WHAT IS BEING ASKED: Look through the entries below and return all lines including the word "результате".

*** Begin section ***

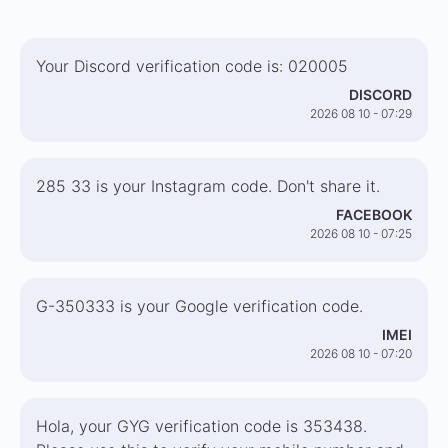
Your Discord verification code is: 020005
DISCORD
2026 08 10 - 07:29
285 33 is your Instagram code. Don't share it.
FACEBOOK
2026 08 10 - 07:25
G-350333 is your Google verification code.
IMEI
2026 08 10 - 07:20
Hola, your GYG verification code is 353438.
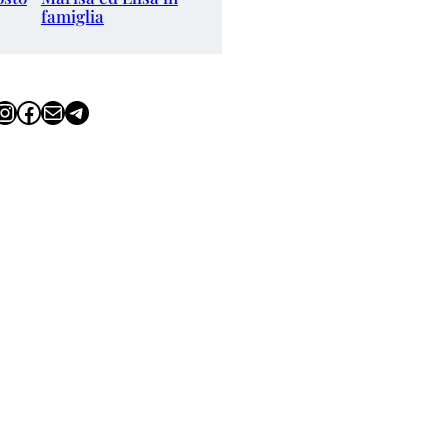
famiglia
tagram
Facebook
Email
Telegram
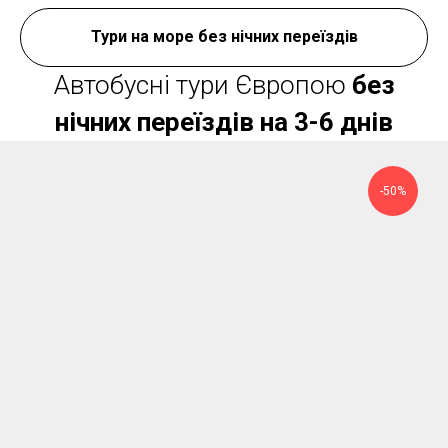
Тури на море без нічних переїздів
Автобусні тури Європою
без
нічних переїздів на 3-6 днів
-50%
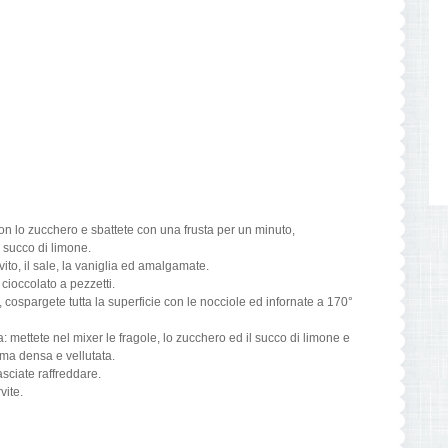
con lo zucchero e sbattete con una frusta per un minuto,
l succo di limone.
evito, il sale, la vaniglia ed amalgamate.
 cioccolato a pezzetti.
i, cospargete tutta la superficie con le nocciole ed infornate a 170°
: mettete nel mixer le fragole, lo zucchero ed il succo di limone e
ema densa e vellutata.
asciate raffreddare.
vite.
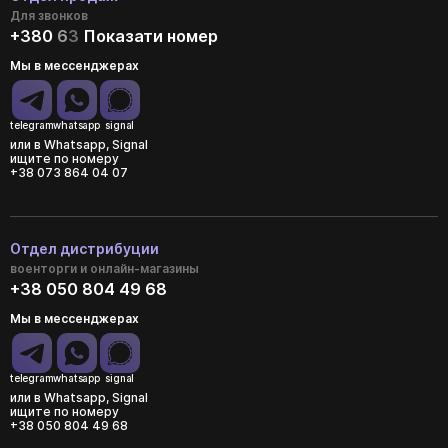
Для звонков
+380
6
3
Показати номер
Мы в мессенджерах
telegram
whatsapp
signal
или в Whatsapp, Signal
ищите по номеру
+38 073 864 04 07
Отдел дистрибуции
военторги и онлайн-магазины
+38 050 804 49 68
Мы в мессенджерах
telegram
whatsapp
signal
или в Whatsapp, Signal
ищите по номеру
+38 050 804 49 68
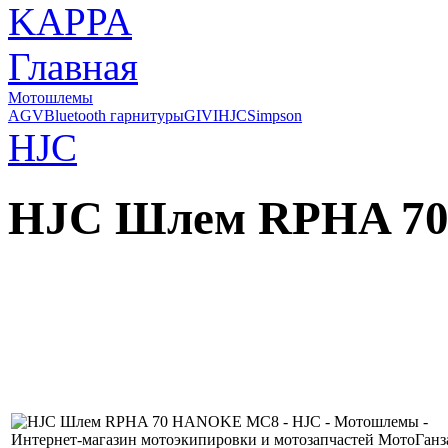
Главная
Мотошлемы
AGV
Bluetooth гарнитуры
GIVI
HJC
Simpson
HJC
HJC Шлем RPHA 7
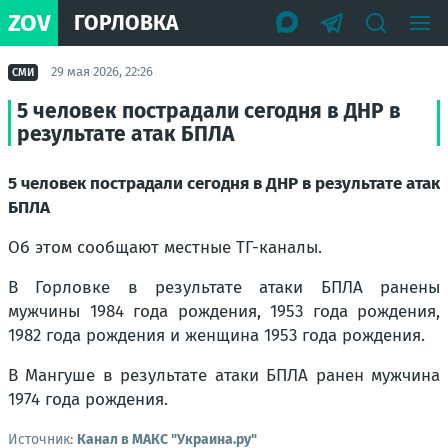
ZOV
ГОРЛОВКА
29 мая 2026, 22:26
СМИ
5 человек пострадали сегодня в ДНР в
результате атак БПЛА
5 человек пострадали сегодня в ДНР в результате атак
БПЛА
Об этом сообщают местные ТГ-каналы.
В Горловке в результате атаки БПЛА ранены
мужчины 1984 года рождения, 1953 года рождения,
1982 года рождения и женщина 1953 года рождения.
В Мангуше в результате атаки БПЛА ранен мужчина
1974 года рождения.
Источник:
Канал в МАКС "Украина.ру"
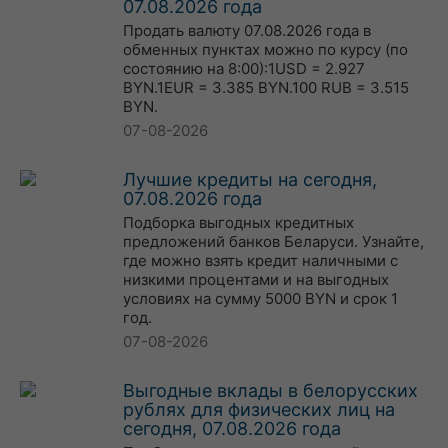
07.08.2026 года
Продать валюту 07.08.2026 года в
обменных пунктах можно по курсу (по
состоянию на 8:00):1USD = 2.927
BYN.1EUR = 3.385 BYN.100 RUB = 3.515
BYN.
07-08-2026
Лучшие кредиты на сегодня,
07.08.2026 года
Подборка выгодных кредитных
предложений банков Беларуси. Узнайте,
где можно взять кредит наличными с
низкими процентами и на выгодных
условиях на сумму 5000 BYN и срок 1
год.
07-08-2026
Выгодные вклады в белорусских
рублях для физических лиц на
сегодня, 07.08.2026 года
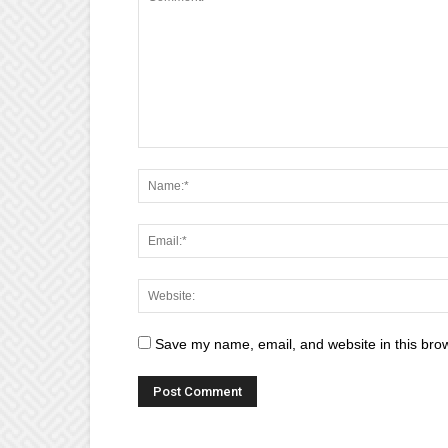
Save my name, email, and website in this brow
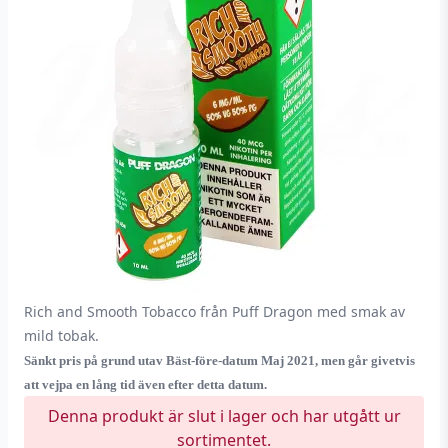
Rich and Smooth Tobacco från Puff Dragon med smak av
mild tobak.
Sänkt pris på grund utav Bäst-före-datum Maj 2021, men går givetvis
att vejpa en lång tid även efter detta datum.
Denna produkt är slut i lager och har utgått ur
sortimentet.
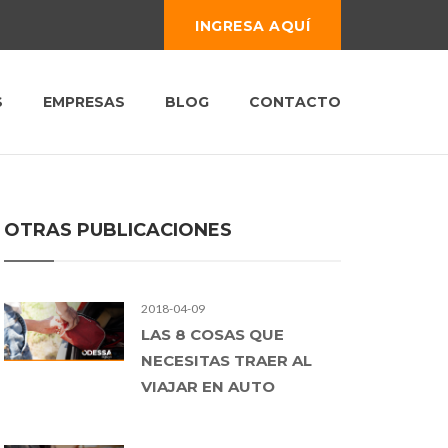
INGRESA AQUÍ
S
EMPRESAS
BLOG
CONTACTO
OTRAS PUBLICACIONES
2018-04-09
LAS 8 COSAS QUE
NECESITAS TRAER AL
VIAJAR EN AUTO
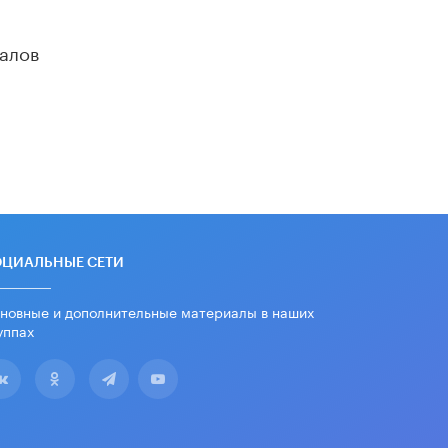
«Евгений Онегин» станет
обязательным для повторения в 10–
11-х классах
алов
4 ИЮНЯ /
КАЧЕСТВО ОБРАЗОВАНИЯ
В Общественной палате предложили
шить школьную форму с учетом
национальных традиций регионов
4 ИЮНЯ /
ШКОЛЬНИКИ
В Госдуме предложили ввести
онлайн-формат для апелляций ЕГЭ
3 ИЮНЯ /
ЕГЭ И ОГЭ
ОЦИАЛЬНЫЕ СЕТИ
​Яндекс выпустил бесплатный курс
по защите от ИИ-мошенничества
2 ИЮНЯ /
BIG DATA
новные и дополнительные материалы в наших
уппах
В России начнут применять новые
подходы к разрешению конфликтов
в школах
2 ИЮНЯ /
ПОДРОСТКИ
Академик РАН предупредил, что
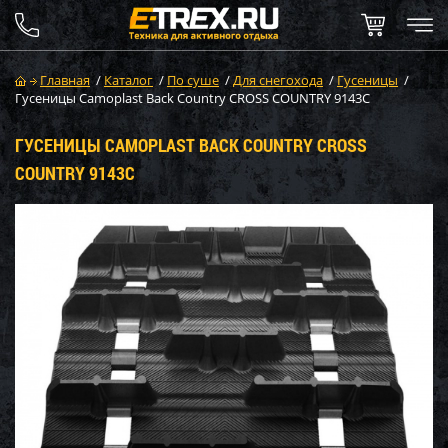
Главная
/
Каталог
/
По суше
/
Для снегохода
/
Гусеницы
/
Гусеницы Camoplast Back Country CROSS COUNTRY 9143C
ГУСЕНИЦЫ CAMOPLAST BACK COUNTRY CROSS
COUNTRY 9143C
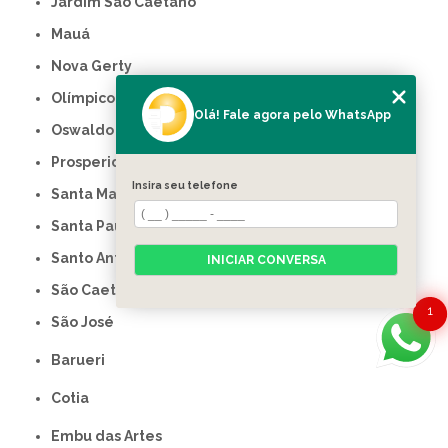
Jardim São Caetano
Mauá
Nova Gerty
Olímpico
Olá! Fale agora pelo WhatsApp
Oswaldo Cruz
Prosperidade
Insira seu telefone
Santa Maria
Santa Paula
Santo Antônio
INICIAR CONVERSA
São Caetano do Sul
1
São José
Barueri
Cotia
Embu das Artes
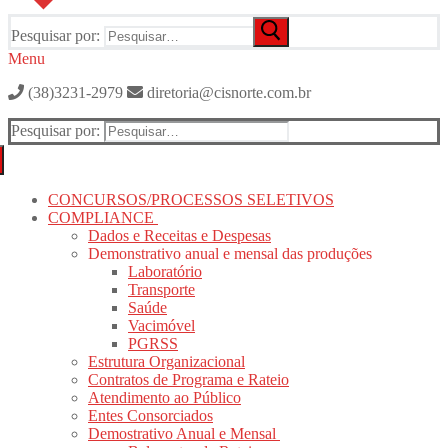
Pesquisar por:
Menu
(38)3231-2979
diretoria@cisnorte.com.br
Pesquisar por:
CONCURSOS/PROCESSOS SELETIVOS
COMPLIANCE
Dados e Receitas e Despesas
Demonstrativo anual e mensal das produções
Laboratório
Transporte
Saúde
Vacimóvel
PGRSS
Estrutura Organizacional
Contratos de Programa e Rateio
Atendimento ao Público
Entes Consorciados
Demostrativo Anual e Mensal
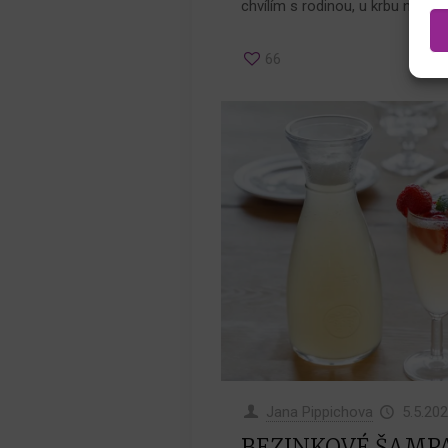
chvílím s rodinou, u krbu nebo př
66
Jana Pippichova
5.5.20
BEZINKOVÉ ŠAMPAŇ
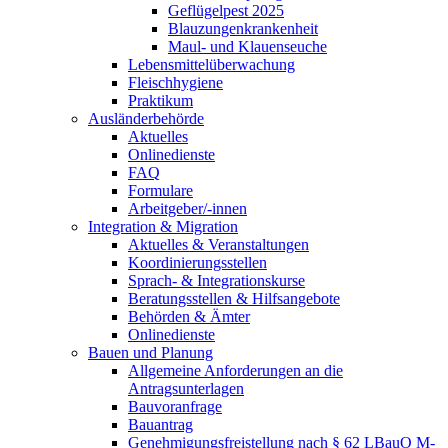
Geflügelpest 2025
Blauzungenkrankenheit
Maul- und Klauenseuche
Lebensmittelüberwachung
Fleischhygiene
Praktikum
Ausländerbehörde
Aktuelles
Onlinedienste
FAQ
Formulare
Arbeitgeber/-innen
Integration & Migration
Aktuelles & Veranstaltungen
Koordinierungsstellen
Sprach- & Integrationskurse
Beratungsstellen & Hilfsangebote
Behörden & Ämter
Onlinedienste
Bauen und Planung
Allgemeine Anforderungen an die
Antragsunterlagen
Bauvoranfrage
Bauantrag
Genehmigungsfreistellung nach § 62 LBauO M-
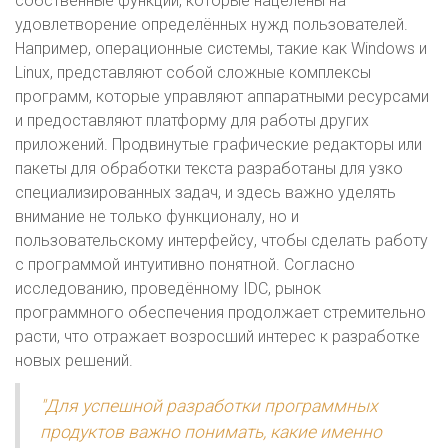
собственные функции, которые нацелены на
удовлетворение определённых нужд пользователей.
Например, операционные системы, такие как Windows и
Linux, представляют собой сложные комплексы
программ, которые управляют аппаратными ресурсами
и предоставляют платформу для работы других
приложений. Продвинутые графические редакторы или
пакеты для обработки текста разработаны для узко
специализированных задач, и здесь важно уделять
внимание не только функционалу, но и
пользовательскому интерфейсу, чтобы сделать работу
с программой интуитивно понятной. Согласно
исследованию, проведённому IDC, рынок
программного обеспечения продолжает стремительно
расти, что отражает возросший интерес к разработке
новых решений.
"Для успешной разработки программных
продуктов важно понимать, какие именно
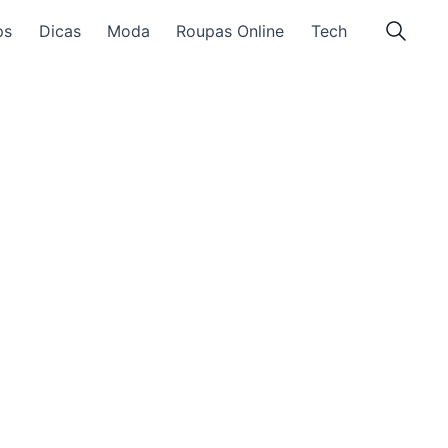
ps
Dicas
Moda
Roupas Online
Tech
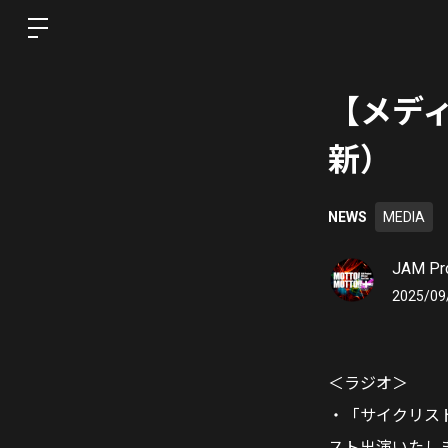
【メディア
新）
NEWS
MEDIA
JAM Pro
2025/09
＜ラジオ＞
・「サイクリスト
スト出演いたし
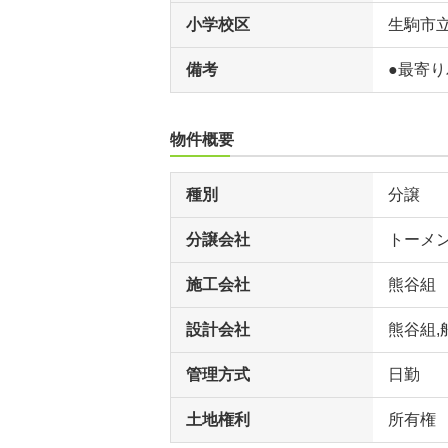
小学校区
生駒市
備考
●最寄り
物件概要
種別
分譲
分譲会社
トーメ
施工会社
熊谷組
設計会社
熊谷組,
管理方式
日勤
土地権利
所有権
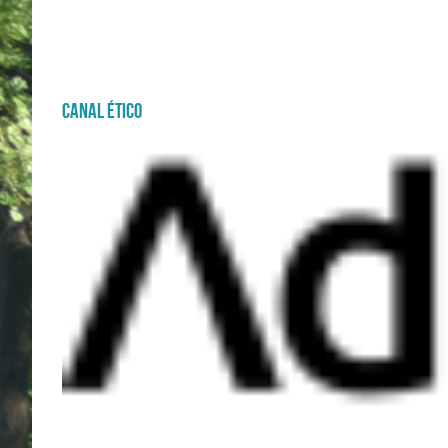
Canal Ético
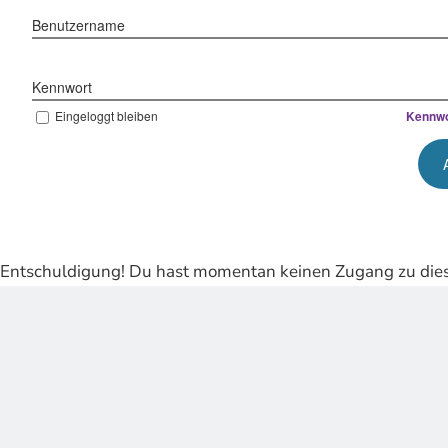
Benutzername
Kennwort
Eingeloggt bleiben
Kennwo
Entschuldigung! Du hast momentan keinen Zugang zu dies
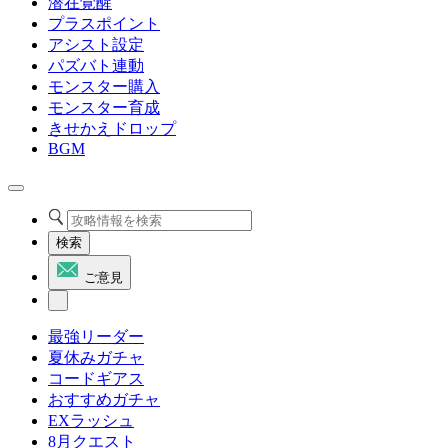
潜在覚醒
プラスポイント
アシスト設定
パズバト連動
モンスター購入
モンスター育成
きせかえドロップ
BGM
検索
ご意見
最強リーダー
夏休みガチャ
コードギアス
おすすめガチャ
EXラッシュ
8月クエスト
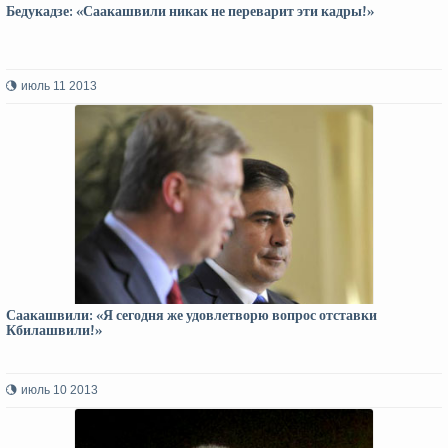
Бедукадзе: «Саакашвили никак не переварит эти кадры!»
июль 11 2013
Саакашвили: «Я сегодня же удовлетворю вопрос отставки
Кбилашвили!»
июль 10 2013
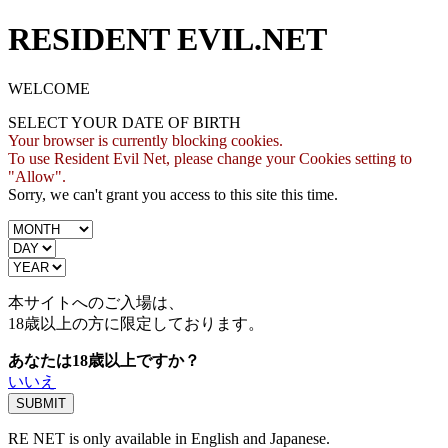
RESIDENT EVIL.NET
WELCOME
SELECT YOUR DATE OF BIRTH
Your browser is currently blocking cookies.
To use Resident Evil Net, please change your Cookies setting to
"Allow".
Sorry, we can't grant you access to this site this time.
本サイトへのご入場は、
18歳
以上の方に限定しております。
あなたは18歳以上ですか？
いいえ
RE NET is only available in English and Japanese.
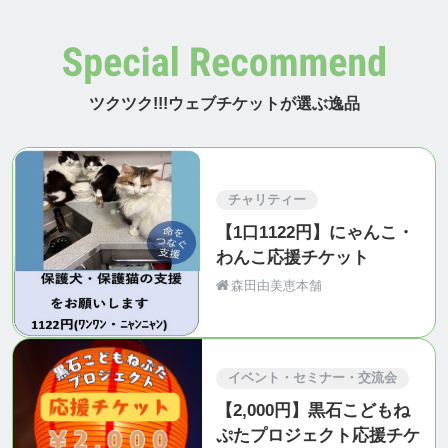
ツクツク!!!ウェブチケットが選ぶ逸品
チャリティー
【1口1122円】にゃんこ・
わんこ応援チケット
森田由美恵本舗
イベント・セミナー・交流会
【2,000円】黒石こどもね
ぷたプロジェクト応援チケ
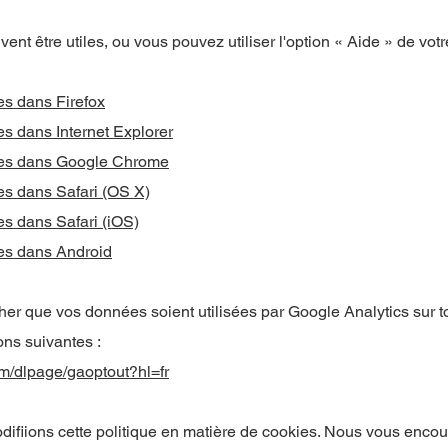
ent être utiles, ou vous pouvez utiliser l'option « Aide » de votr
es dans Firefox
s dans Internet Explorer
ies dans Google Chrome
es dans Safari (OS X)
s dans Safari (iOS)
es dans Android
er que vos données soient utilisées par Google Analytics sur t
ions suivantes :
om/dlpage/gaoptout?hl=fr
odifiions cette politique en matière de cookies. Nous vous enco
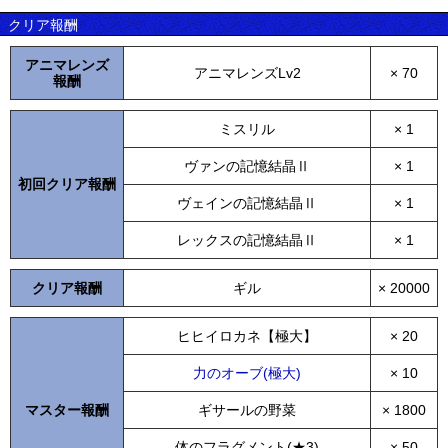
クリア報酬
アニマレンズ
アニマレンズLv2
× 70
報酬
ミスリル
× 1
ヴァンの記憶結晶Ⅱ
× 1
初回クリア報酬
ヴェインの記憶結晶Ⅱ
× 1
レックスの記憶結晶Ⅱ
× 1
クリア報酬
ギル
× 20000
ヒヒイロカネ【極大】
× 20
力のオーブ(極大)
× 10
マスター報酬
ギサールの野菜
× 1800
体のフラグメント(★3)
× 50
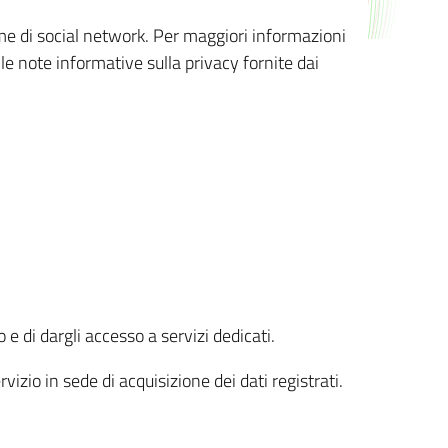
orme di social network. Per maggiori informazioni
 le note informative sulla privacy fornite dai
 e di dargli accesso a servizi dedicati.
vizio in sede di acquisizione dei dati registrati.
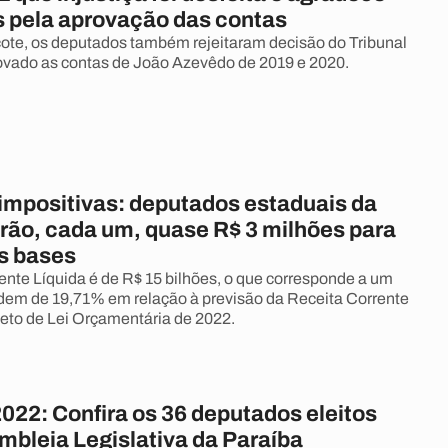
 pela aprovação das contas
te, os deputados também rejeitaram decisão do Tribunal
ovado as contas de João Azevêdo de 2019 e 2020.
mpositivas: deputados estaduais da
erão, cada um, quase R$ 3 milhões para
às bases
ente Líquida é de R$ 15 bilhões, o que corresponde a um
dem de 19,71% em relação à previsão da Receita Corrente
jeto de Lei Orçamentária de 2022.
022: Confira os 36 deputados eleitos
mbleia Legislativa da Paraíba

*** End section ***

EXERCISE SOLUTION:
результате атак БПЛА
5 человек пострадали сегодня в ДНР в результате атак
В Горловке в результате атаки БПЛА ранены
В Мангуше в результате атаки БПЛА ранен мужчина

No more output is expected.